Our Prime Minister makes statements against his opponents every day, sometimes more than once or even twice a day. Usually, he accuses them and their parties of corruption. They, in turn, accuse the BJP of the same evil. Here, the party in power is in the driver’s seat. It can make it extremely difficult for Opposition parties to collect funds for fighting elections. The BJP is using its pole position quite liberally in its quest for a third term.
But the PM has now stepped beyond corruption to territory on which, by law, he is not allowed to enter. Any reference to religion is out of bounds during electioneering. Oblique references are deftly made by politicians like Modi. He castigated the Congress for its absence from the inauguration of the Ram Mandir in Ayodhya.
That was clever of him. He knew in his heart of hearts that by inaugurating the temple himself and not getting it done by the Shankaracharyas, he would effectively ensure that the Congress and some other opponents would stay away. And ‘stay away’ is what they did. That gave Modi the opportunity to castigate them on a matter that would resonate with the Hindu masses.
Last week, Modi thought of another stick to beat his opponents with. He pounced on a video foolishly put out by Lalu Yadav’s son Tejashwi, showing him and his father cooking meat in the family kitchen in Patna. Watching the culinary skills of the father-son duo was none other than Modi’s ‘bete noire’, Rahul Gandhi! That was enough to get the mind tick faster.
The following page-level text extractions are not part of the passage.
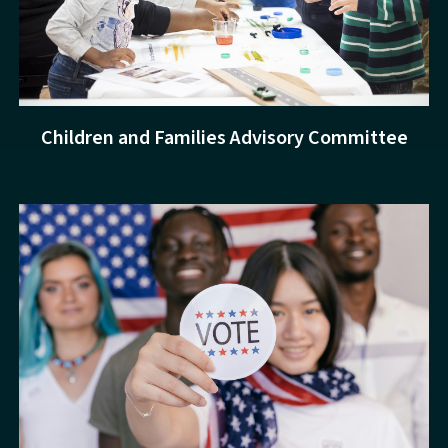
Children and Families Advisory Committee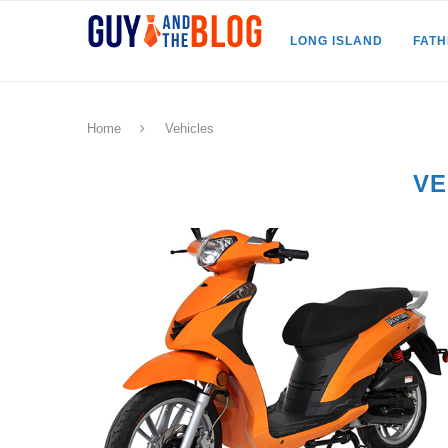
LONG ISLAND
FAT
Home
Vehicles
VE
Modi lambasted the trio for eating ‘non-vegetarian’ food during the holy month of Sawan, when pious Hindus abjure meat, fish and eggs. He obviously calculated that the pious Hindu voter would veer to his camp, forgetting that that vote was already his for the picking. Modi’s disgust with meat-eaters will reverberate with the people of Gujarat. There is a preponderance of vegetarians in Modi’s home state, where the majority of the people do not eat meat or fish. In my ancestral state of Goa, the local Saraswat Brahmins are avid fish-eaters like the Brahmins of Bengal.
Modi should stick to the charge of corruption, which is his constant refrain against his opponents. The people believe that charge to be true. Similarly, when the Opposition hurls that same charge at the BJP, the common man believes that, too, to be true since there has been no respite in the last decade from the daily demands made by government and municipal employees for ‘speed money’.